Work instructions -
If a line of the entries below includes the word "kotouče", it counts; state the total and nothing further.

[Start of Attachment]

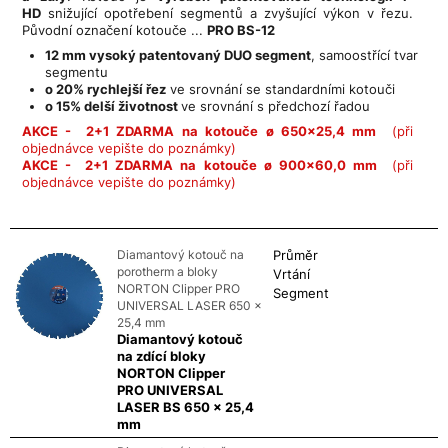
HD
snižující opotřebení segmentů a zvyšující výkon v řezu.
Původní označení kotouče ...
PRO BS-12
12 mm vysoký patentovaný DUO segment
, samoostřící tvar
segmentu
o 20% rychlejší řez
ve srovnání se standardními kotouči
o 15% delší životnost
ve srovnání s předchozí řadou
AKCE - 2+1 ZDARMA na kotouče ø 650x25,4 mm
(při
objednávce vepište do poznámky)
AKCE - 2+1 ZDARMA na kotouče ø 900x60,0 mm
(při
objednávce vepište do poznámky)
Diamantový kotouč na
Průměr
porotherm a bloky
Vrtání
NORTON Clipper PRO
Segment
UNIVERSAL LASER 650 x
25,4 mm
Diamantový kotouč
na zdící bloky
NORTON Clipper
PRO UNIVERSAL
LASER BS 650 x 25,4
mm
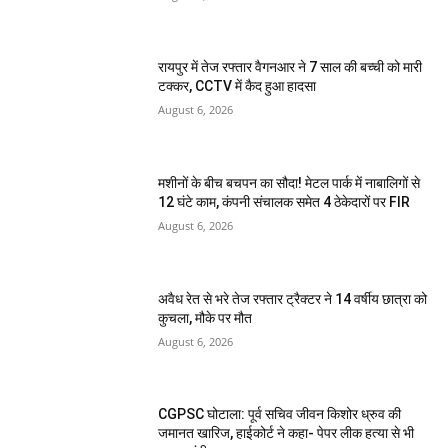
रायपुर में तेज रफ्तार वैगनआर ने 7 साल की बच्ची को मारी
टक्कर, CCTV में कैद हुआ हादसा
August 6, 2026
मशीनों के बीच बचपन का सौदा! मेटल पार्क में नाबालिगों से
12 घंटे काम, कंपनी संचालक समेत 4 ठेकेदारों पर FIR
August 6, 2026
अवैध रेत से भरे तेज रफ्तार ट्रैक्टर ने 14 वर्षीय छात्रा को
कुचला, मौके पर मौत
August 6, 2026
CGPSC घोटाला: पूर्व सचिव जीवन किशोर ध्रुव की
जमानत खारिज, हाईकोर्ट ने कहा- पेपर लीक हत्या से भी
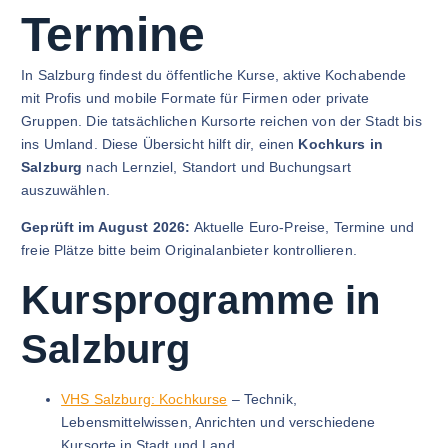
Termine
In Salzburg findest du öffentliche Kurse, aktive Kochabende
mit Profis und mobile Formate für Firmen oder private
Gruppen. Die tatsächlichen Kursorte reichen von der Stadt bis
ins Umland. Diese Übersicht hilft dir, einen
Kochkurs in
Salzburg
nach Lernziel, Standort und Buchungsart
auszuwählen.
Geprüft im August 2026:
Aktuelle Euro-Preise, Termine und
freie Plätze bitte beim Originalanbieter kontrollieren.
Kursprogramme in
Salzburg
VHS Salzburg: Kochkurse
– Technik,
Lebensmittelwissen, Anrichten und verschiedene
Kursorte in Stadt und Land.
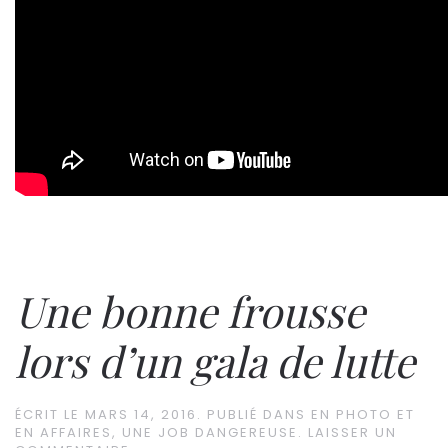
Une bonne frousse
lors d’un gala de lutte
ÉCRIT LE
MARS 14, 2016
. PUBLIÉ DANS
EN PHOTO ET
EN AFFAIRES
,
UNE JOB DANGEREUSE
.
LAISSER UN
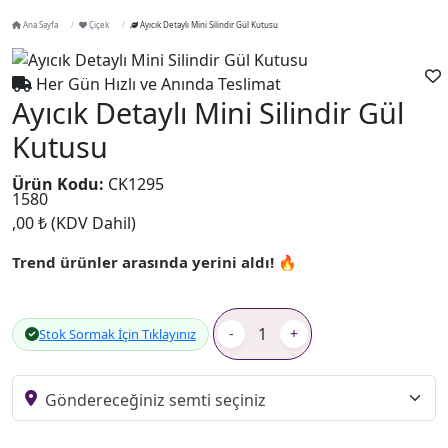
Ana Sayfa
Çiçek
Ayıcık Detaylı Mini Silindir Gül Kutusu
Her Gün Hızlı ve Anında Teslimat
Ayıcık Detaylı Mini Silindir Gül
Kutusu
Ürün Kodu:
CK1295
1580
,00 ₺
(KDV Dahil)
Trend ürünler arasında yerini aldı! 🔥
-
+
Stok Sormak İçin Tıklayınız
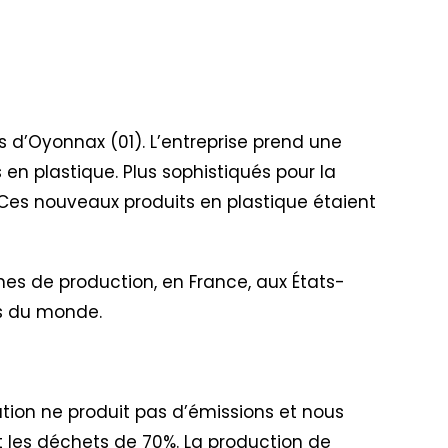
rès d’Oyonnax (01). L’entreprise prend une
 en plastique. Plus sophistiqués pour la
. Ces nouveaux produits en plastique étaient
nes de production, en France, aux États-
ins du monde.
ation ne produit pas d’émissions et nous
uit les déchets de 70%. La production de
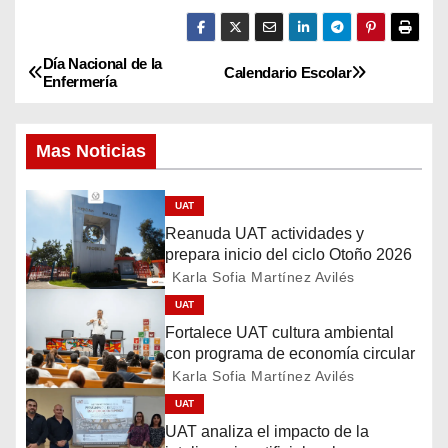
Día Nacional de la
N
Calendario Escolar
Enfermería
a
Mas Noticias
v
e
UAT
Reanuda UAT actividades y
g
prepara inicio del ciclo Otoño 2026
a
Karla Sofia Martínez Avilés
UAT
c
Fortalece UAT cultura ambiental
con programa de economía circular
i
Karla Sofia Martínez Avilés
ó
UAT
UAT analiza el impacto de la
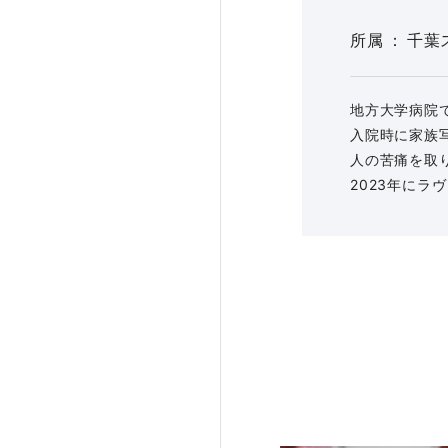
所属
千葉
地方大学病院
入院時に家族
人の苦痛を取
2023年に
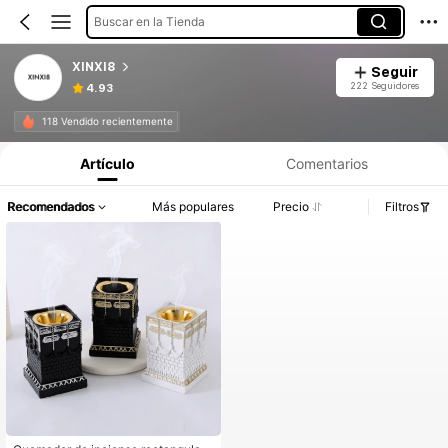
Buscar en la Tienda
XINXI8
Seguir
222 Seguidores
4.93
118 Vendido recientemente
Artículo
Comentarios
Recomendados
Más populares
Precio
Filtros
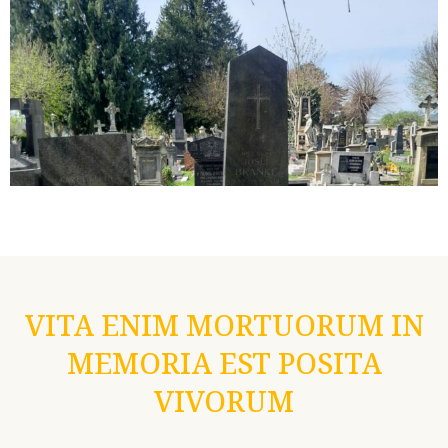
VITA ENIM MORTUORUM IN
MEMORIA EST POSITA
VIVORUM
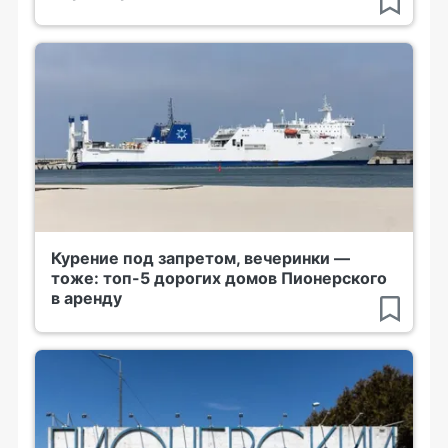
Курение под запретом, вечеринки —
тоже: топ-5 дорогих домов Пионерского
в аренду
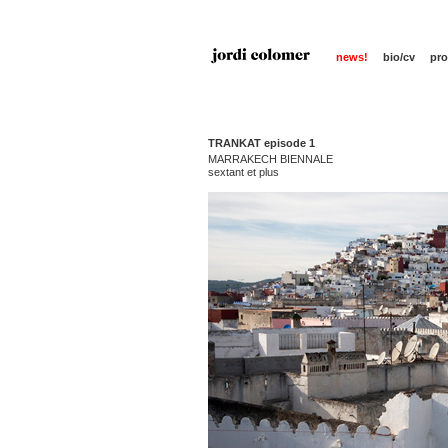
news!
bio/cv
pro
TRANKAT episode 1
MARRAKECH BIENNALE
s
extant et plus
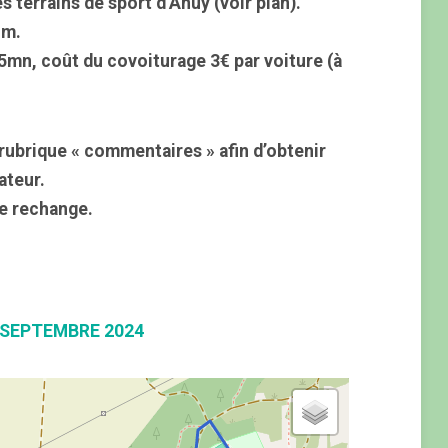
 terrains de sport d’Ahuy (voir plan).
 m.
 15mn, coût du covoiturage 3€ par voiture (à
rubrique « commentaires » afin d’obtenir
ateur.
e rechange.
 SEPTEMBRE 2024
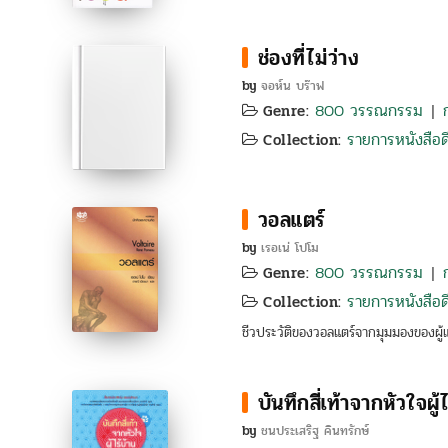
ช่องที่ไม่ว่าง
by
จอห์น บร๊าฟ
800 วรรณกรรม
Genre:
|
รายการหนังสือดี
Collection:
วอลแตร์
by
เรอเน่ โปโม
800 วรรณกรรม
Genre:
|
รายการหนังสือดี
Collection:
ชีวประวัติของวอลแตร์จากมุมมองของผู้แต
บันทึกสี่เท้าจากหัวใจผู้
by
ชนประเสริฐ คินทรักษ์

[End of Attachment]

Exercise output -
3